How do you feel about this?

I have to say, I actually agree with this somewhat. What I think is that the kids might very well resist being pushed to the back seat. I also think there's a way where nobody has to be pushed to the back seat. That is for these parents to be PARENTS to their kids and SPOUSES to their spouses. Any parent who truly loves their kids will call them out on their BS, and demand that they treat all adults (including stepparents) with respect. For those with adult kids, if they truly loved their adult kids, they would insist that they treat the SP with respect, and cite how these people wouldn't like it if they (bioparent) treated their (stepkid's) partners like $hit. This might also force skids of any age to realize they have issues they need help with, and speak up about them so they can get any help they need.

Comments

Auteur's picture

Agreed. The relationship between the adults has to be solid which in turn makes the children secure. It only takes one parent to undermine this arrangement and all hell breaks loose.

Ommy's picture

I agree with it Smile but I am staying disengaged until the girls are older and grow out of physically abusing me.

Ommy's picture

but I think that the over all comment he made about the couple coming first is the main thing that most of us would agree on.

not2sureimsaneanymore's picture

Ohh, didn't even think about this. Good point Mazzy! Otherwise agreed with everything he said. It's called "family" first, step is secondary.

Anon2009's picture

Yeah, I agree. I don't know if he knows just how many crazy, psycho BM's we deal with who try to undermine any and all of our efforts, along with the efforts of our husbands.

Unfreakingreal's picture

Agreed. 100%. I have been guilty of having the US and THEM mentality. But I have gotten much better at it.

unsure99's picture

I agree with what he says 100%, what he is saying is that he loved and respected his stepfather just as much as if it was his real father and appreciated the discipline that came from being treated just like he was his bio-father.

I know that most of us have crazy BM that don't want us to have this kind of relationship with their precious darlings that have been scared forever because of a divorce but that is not helping the kids any in the long run, of course we all here know this....but over all I agree with everything he had to say. I sent the link to the FDH.

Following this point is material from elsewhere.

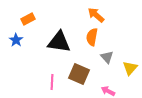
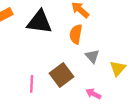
black triangle: (59, 42) -> (39, 22), moved
brown square: (79, 74) -> (61, 75), turned 30

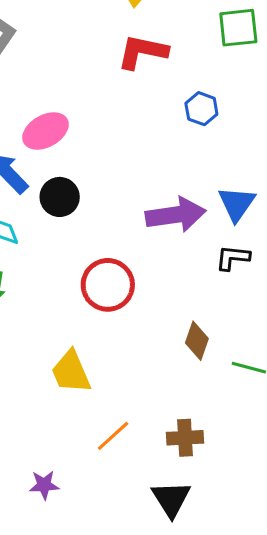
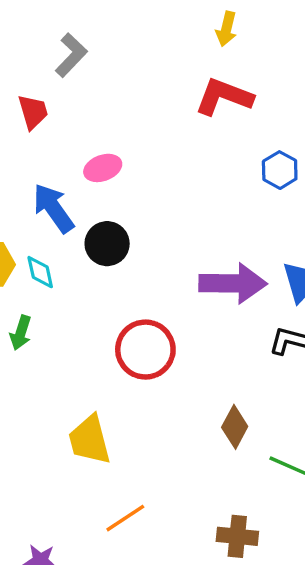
pink ellipse: (46, 131) -> (103, 168), size x0.7
brown cross: (185, 438) -> (237, 536), moved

sorryilovemydogmore's picture

Overall I agree with this, but it does sound like his situation was different than most here. FDH keeps pushing the "family" thing and that all of us are a family, even when I try doing the "no, they're your kids" thing. He's right, but it's taking some adjusting. I do have the authority to discipline and pretty much raise them like they were mine, which is something I know many stepparents don't get and there are issues because of it. But sometimes I just don't want the responsibility. Yes, I thought I knew what I was getting into, but I was wrong. It would be so much easier if whatshername was hundreds of miles away. I think the constant "shadow" of her and her intrusion into our lives is a big part of why I'm struggling with feeling like a family as opposed to a step family.